Como en todas sus exhibiciones en arcilla, el ritmo de pelota que imprime Nadal depende única y exclusivamente de sí mismo. Si Nadal entra a los partidos sintiendo bien la pelota y líquido en su movilidad, la sentencia es una parte más del proceso, un último paso que no necesita comprobación. Va a suceder. Y es lo que Bedene sintió desde los primeros compases, esos en los que Nadal ya se atrevió a entrar y encontrar su revés cruzado abierto y su derecha paralela, su gran termómetro competitivo.

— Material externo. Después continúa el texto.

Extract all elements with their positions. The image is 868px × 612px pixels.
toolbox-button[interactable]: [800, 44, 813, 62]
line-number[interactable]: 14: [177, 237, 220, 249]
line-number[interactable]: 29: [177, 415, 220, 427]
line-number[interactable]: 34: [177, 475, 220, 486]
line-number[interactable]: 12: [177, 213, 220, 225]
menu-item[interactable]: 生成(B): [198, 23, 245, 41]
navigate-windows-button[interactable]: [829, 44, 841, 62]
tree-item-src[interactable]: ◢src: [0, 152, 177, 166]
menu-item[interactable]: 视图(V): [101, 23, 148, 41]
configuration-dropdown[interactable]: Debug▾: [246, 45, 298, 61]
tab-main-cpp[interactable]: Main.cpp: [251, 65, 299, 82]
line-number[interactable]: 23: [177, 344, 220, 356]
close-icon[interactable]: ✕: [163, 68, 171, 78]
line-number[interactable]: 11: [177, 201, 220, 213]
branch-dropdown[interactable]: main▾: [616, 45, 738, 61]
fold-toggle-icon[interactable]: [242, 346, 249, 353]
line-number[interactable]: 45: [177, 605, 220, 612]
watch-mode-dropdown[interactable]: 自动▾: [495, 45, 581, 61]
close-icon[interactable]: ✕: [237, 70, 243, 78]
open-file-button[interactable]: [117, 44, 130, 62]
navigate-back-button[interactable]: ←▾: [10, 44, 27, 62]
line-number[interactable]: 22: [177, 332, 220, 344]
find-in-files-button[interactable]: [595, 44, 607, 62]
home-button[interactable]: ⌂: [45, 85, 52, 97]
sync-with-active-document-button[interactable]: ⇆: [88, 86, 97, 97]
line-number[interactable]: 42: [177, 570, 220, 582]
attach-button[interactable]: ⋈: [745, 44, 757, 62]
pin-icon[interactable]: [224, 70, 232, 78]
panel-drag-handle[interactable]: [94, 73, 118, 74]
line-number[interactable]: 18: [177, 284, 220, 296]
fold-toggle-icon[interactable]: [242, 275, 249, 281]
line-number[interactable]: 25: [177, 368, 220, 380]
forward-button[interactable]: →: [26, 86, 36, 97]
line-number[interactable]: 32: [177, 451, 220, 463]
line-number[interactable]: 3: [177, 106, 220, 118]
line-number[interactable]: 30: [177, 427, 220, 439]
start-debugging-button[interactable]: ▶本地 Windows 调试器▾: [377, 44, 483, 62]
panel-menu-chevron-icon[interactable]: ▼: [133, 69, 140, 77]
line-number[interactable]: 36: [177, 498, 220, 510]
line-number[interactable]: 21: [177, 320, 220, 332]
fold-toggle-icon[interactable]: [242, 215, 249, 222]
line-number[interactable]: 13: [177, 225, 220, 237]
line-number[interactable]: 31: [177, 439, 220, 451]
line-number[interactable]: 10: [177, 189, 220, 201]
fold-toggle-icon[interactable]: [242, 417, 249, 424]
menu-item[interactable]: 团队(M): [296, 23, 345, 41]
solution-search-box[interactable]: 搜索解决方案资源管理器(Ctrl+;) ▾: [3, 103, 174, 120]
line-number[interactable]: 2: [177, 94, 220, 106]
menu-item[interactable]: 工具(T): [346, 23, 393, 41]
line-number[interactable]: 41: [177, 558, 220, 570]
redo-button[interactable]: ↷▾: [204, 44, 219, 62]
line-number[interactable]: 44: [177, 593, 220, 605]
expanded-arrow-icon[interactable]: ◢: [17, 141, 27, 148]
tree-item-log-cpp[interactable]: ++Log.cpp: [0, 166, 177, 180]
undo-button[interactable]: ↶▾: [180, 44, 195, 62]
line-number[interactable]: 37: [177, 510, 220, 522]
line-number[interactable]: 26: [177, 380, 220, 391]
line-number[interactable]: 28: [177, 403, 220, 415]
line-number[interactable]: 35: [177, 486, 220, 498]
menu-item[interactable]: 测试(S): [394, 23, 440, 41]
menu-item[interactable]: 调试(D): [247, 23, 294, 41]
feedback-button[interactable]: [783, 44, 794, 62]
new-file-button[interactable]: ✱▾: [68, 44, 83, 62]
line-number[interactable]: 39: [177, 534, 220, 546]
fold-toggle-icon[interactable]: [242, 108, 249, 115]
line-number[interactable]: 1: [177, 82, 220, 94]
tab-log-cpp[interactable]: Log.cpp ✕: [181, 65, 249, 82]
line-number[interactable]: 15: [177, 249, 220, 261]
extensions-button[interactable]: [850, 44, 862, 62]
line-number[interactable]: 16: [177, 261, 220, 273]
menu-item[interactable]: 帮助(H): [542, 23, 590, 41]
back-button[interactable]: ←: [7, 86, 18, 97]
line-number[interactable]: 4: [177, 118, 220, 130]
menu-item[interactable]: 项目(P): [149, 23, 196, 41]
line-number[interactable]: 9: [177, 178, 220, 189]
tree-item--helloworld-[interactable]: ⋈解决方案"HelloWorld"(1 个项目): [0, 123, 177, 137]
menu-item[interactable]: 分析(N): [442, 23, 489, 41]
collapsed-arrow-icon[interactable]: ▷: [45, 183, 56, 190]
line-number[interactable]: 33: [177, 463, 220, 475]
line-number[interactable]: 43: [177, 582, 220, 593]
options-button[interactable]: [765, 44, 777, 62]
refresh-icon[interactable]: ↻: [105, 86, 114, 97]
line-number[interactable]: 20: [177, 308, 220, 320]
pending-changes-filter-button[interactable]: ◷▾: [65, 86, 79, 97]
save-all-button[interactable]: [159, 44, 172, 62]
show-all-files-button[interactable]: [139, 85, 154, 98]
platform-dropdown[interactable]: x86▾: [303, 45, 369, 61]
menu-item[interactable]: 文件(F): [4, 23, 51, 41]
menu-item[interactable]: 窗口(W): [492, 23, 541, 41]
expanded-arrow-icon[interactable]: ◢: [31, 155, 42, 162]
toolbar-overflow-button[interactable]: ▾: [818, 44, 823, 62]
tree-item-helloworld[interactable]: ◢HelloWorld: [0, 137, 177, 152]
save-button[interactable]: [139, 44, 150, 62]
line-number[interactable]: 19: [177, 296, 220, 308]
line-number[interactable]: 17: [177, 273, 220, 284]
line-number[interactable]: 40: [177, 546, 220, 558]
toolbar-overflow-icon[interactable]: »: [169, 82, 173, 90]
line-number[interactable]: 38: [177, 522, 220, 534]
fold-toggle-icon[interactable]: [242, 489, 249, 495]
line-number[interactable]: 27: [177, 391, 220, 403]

El guion fue lo esperado. Nadal salió con las cosas muy claras y no dio opción, bajo ningún precepto, a su rival. En los puntos largos, Nadal. En los cortos, Nadal. Ante las aceleraciones de Bende, la defensa de Nadal. En el ataque de Nadal, siempre Nadal. Transmitiendo esa sensación de que sólo es cuestión de cerrar en menor o mayor tiempo, el ritmo del partido, de los puntos, de la pelota, siempre pertenecía al tenista español, que cerró la primera manga con un 6-1 que incluso podía tener mejoría en algunos detalles. Nadal prefirió restar desde muy atrás para imponer su superioridad táctica y física ante un Bedene que era inferior cediendo metros.
Lo cierto es que el segundo comenzó más igualado, pero Nadal fue construyendo nuevamente un escenario de victoria anticipada. Fue aguantando con su servicio para romper en el séptimo juego, en el momento de la verdad, donde la reacción es más difícil y donde mentalmente el rival claudica. Las sensaciones fueron más que notables para su primer encuentro. No parece haber necesitado minutos ni pruebas. Rafa llega muy bien de confianza, mostrando e intentando los golpes que más relación tienen con sus mejores sensaciones. Los golpes del mejor Rafa.